Exactly as they appear, reproduce the lines from the one holding "(ressources par" through the last line of the material below.

▸ **Supplied records**:
##############################

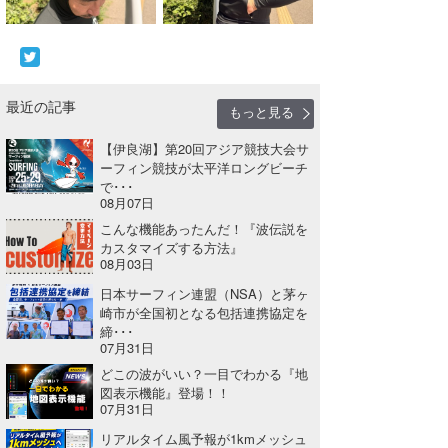
最近の記事
もっと見る
【伊良湖】第20回アジア競技大会サ
ーフィン競技が太平洋ロングビーチ
で･･･
08月07日
こんな機能あったんだ！『波伝説を
カスタマイズする方法』
08月03日
日本サーフィン連盟（NSA）と茅ヶ
崎市が全国初となる包括連携協定を
締･･･
07月31日
どこの波がいい？一目でわかる『地
図表示機能』登場！！
07月31日
リアルタイム風予報が1kmメッシュ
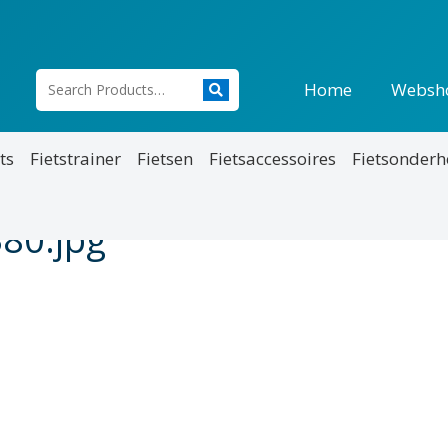
Home
Websh
ts
Fietstrainer
Fietsen
Fietsaccessoires
Fietsonder
380.jpg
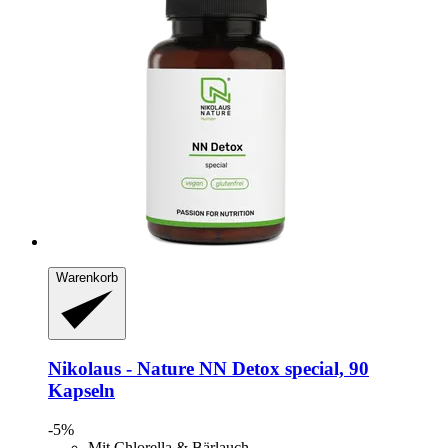
Warenkorb
Nikolaus - Nature
NN Detox special, 90
Kapseln
-5%
Mit Chlorella & Bärlauch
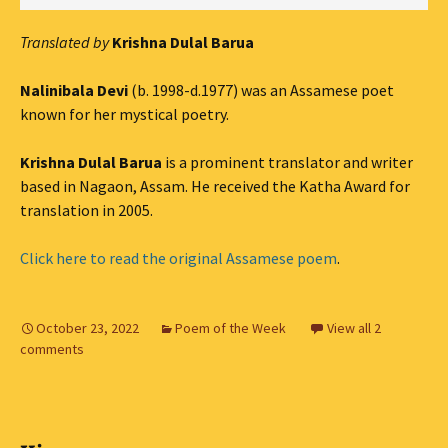
Translated by
Krishna Dulal Barua
Nalinibala Devi
(b. 1998-d.1977) was an Assamese poet
known for her mystical poetry.
Krishna Dulal Barua
is a prominent translator and writer
based in Nagaon, Assam. He received the Katha Award for
translation in 2005.
Click here to read the original Assamese poem
.
October 23, 2022
Poem of the Week
View all 2
comments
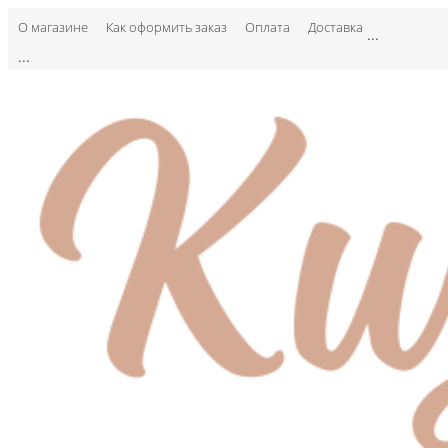
О магазине
Как оформить заказ
Оплата
Доставка
...
...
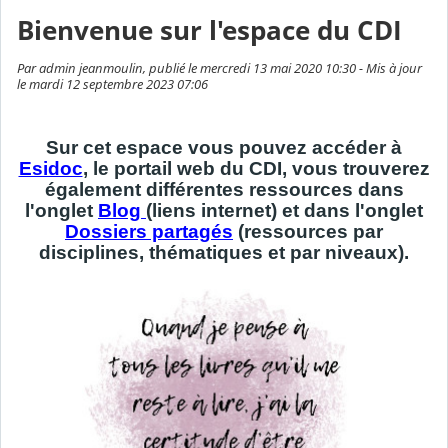
Bienvenue sur l'espace du CDI
Par admin jeanmoulin, publié le mercredi 13 mai 2020 10:30 - Mis à jour
le mardi 12 septembre 2023 07:06
Sur cet espace vous pouvez accéder à
Esidoc
, le portail web du CDI, vous trouverez
également différentes ressources dans
l'onglet
Blog
(liens internet) et dans l'onglet
Dossiers partagés
(ressources par
disciplines, thématiques et par niveaux).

##############################

▸ **Task output**:
(ressources par
disciplines, thématiques et par niveaux).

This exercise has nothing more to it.